Research has found health benefits of eating whole foods, including grains, fruits, and vegetables, but is less definitive about the benefits of consuming individual nutrients or phytochemicals. Among a large group of women, age 55 to 69 years, eating at least 1 serving a day of whole-grain foods significantly reduced the risk of death from all causes compared with women who ate almost no whole-grain products.
In this particular study, dark breads and whole-grain breakfast cereals made up the largest portion of whole-grain foods consumed.

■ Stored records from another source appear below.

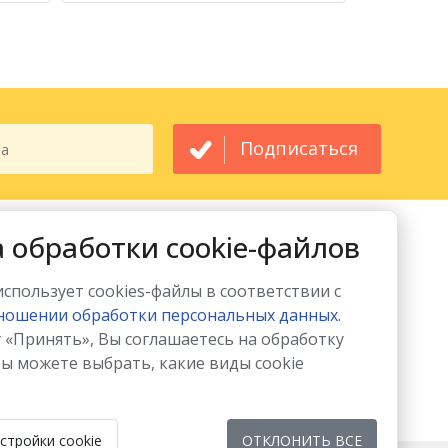
Подписаться
МЫ ПРИНИМАЕМ
МЫ В СОЦСЕТЯХ
 обработки cookie-файлов
 использует cookies-файлы в соответствии с
ношении обработки персональных данных.
 «Принять», Вы соглашаетесь на обработку
Вы можете выбрать, какие виды cookie
стройки cookie
ОТКЛОНИТЬ ВСЕ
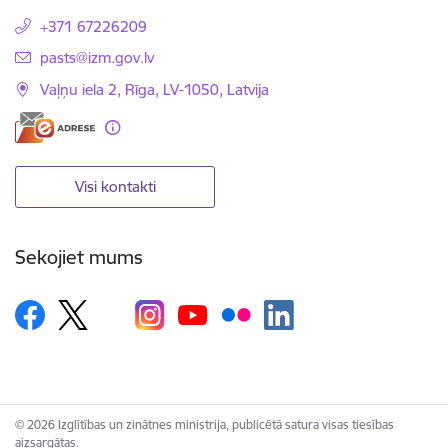
+371 67226209
E-pasts:
pasts@izm.gov.lv
Vaļņu iela 2, Rīga, LV-1050, Latvija
Visi kontakti
Sekojiet mums
© 2026 Izglītības un zinātnes ministrija, publicētā satura visas tiesības
aizsargātas.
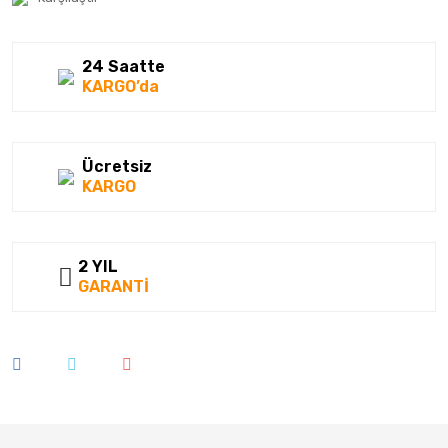
Kumho
Lassa
24 Saatte
KARGO’da
Laufenn
Linglong
Ücretsiz
Matador
KARGO
Megatork
Mesalas
2 YIL
GARANTİ
Michelin
Milestone
Nankang
Nexen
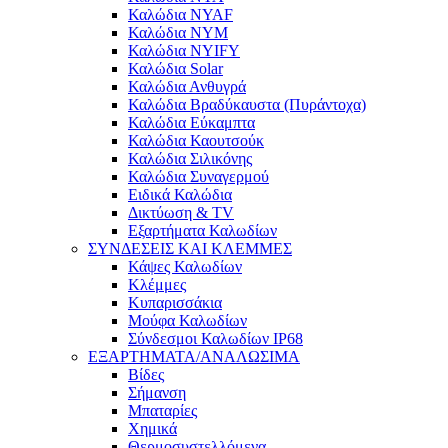
Καλώδια NYAF
Καλώδια NYM
Καλώδια NYIFY
Καλώδια Solar
Καλώδια Ανθυγρά
Καλώδια Βραδύκαυστα (Πυράντοχα)
Καλώδια Εύκαμπτα
Καλώδια Καουτσούκ
Καλώδια Σιλικόνης
Καλώδια Συναγερμού
Ειδικά Καλώδια
Δικτύωση & TV
Εξαρτήματα Καλωδίων
ΣΥΝΔΕΣΕΙΣ ΚΑΙ ΚΛΕΜΜΕΣ
Κάψες Καλωδίων
Κλέμμες
Κυπαρισσάκια
Μούφα Καλωδίων
Σύνδεσμοι Καλωδίων IP68
ΕΞΑΡΤΗΜΑΤΑ/ΑΝΑΛΩΣΙΜΑ
Βίδες
Σήμανση
Μπαταρίες
Χημικά
Θερμοσυστελλόμενα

Some of the health benefits associated with a high-fiber diet may come from other components, not just from fiber itself. For example, whole-grain foods contain hundreds of identified phytochemicals, such as phytoestrogens, antioxidants, and phenols, which together with vitamins and minerals such as vitamin E and selenium may play important roles in disease prevention. These and other unidentified phytochemicals in whole grains may be protective or may act synergistically to exert protective effects.
Intact whole grains are also rich sources of fermentable carbohydrates, including dietary fiber, resistant starch, and oligosaccharides. Indigestible carbohydrates reach the colon and are fermented by intestinal microflora to short-chain fatty acids such as acetate, butyrate, and propionate, which have been associated with lowered serum cholesterol and decreased risk of cancer.
In any case, whole foods such as whole grains and fruits and vegetables deliver packages of nutrients and phytochemicals that may work together to protect health.